Start of Data extract
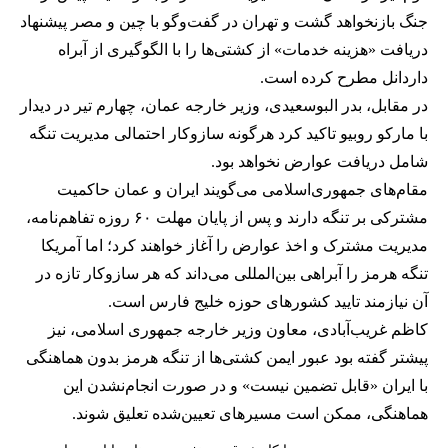
جنگ بازنخواهد گشت و تهران در گفت‌وگو با چین و مصر پیشنهاد
دریافت «هزینه خدمات» از کشتی‌ها را با الگوگیری از آبراه
داردانل مطرح کرده است.
در مقابل، بدر البوسعیدی، وزیر خارجه عمان، چهارم تیر در دیدار
با مارکو روبیو تاکید کرد هرگونه سازوکار احتمالی مدیریت تنگه
شامل دریافت عوارض نخواهد بود.
مقام‌های جمهوری‌اسلامی می‌گویند ایران و عمان حاکمیت
مشترکی بر تنگه دارند و پس از پایان مهلت ۶۰ روزه تفاهم‌نامه،
مدیریت مشترک و اخذ عوارض را آغاز خواهند کرد؛ اما آمریکا
تنگه هرمز را آبراهی بین‌المللی می‌داند که هر سازوکار تازه در
آن نیازمند تایید کشورهای حوزه خلیج فارس است.
کاظم غریب‌آبادی، معاون وزیر خارجه جمهوری اسلامی، نیز
پیشتر گفته بود عبور ایمن کشتی‌ها از تنگه هرمز بدون هماهنگی
با ایران «قابل تضمین نیست» و در صورت انجام‌نشدن این
هماهنگی، ممکن است مسیرهای تعیین‌شده تعلیق شوند.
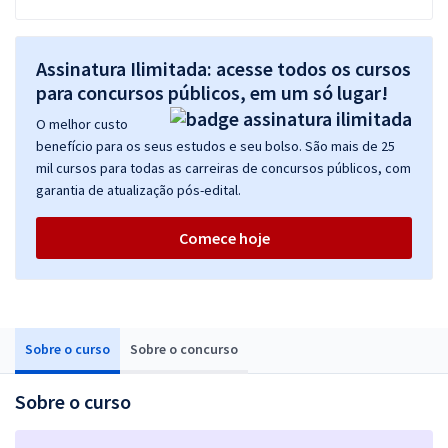
Assinatura Ilimitada: acesse todos os cursos
para concursos públicos, em um só lugar!
O melhor custo
benefício para os seus estudos e seu bolso. São mais de 25
mil cursos para todas as carreiras de concursos públicos, com
garantia de atualização pós-edital.
Comece hoje
Sobre o curso
Sobre o concurso
Sobre o curso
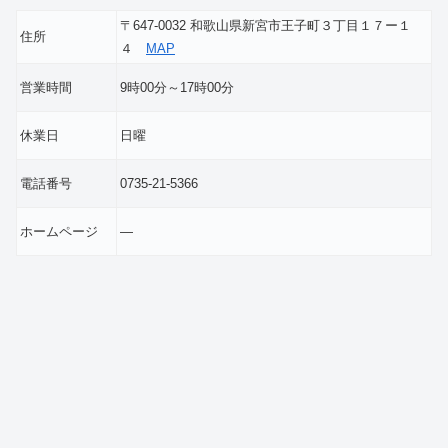
〒647-0032 和歌山県新宮市王子町３丁目１７ー１
住所
４
MAP
営業時間
9時00分～17時00分
休業日
日曜
電話番号
0735-21-5366
ホームページ
―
End of Data extract
• Assignment:
Could you repeat exactly the lines from the one containing "benefício para os" to the last line of the records, both included, and leave out every picture?

• Reply to the task:
benefício para os seus estudos e seu bolso. São mais de 25
mil cursos para todas as carreiras de concursos públicos, com
garantia de atualização pós-edital.
Comece hoje
Sobre o curso
Sobre o concurso
Sobre o curso
〒647-0032 和歌山県新宮市王子町３丁目１７ー１
住所
４
MAP
営業時間
9時00分～17時00分
休業日
日曜
電話番号
0735-21-5366
ホームページ
―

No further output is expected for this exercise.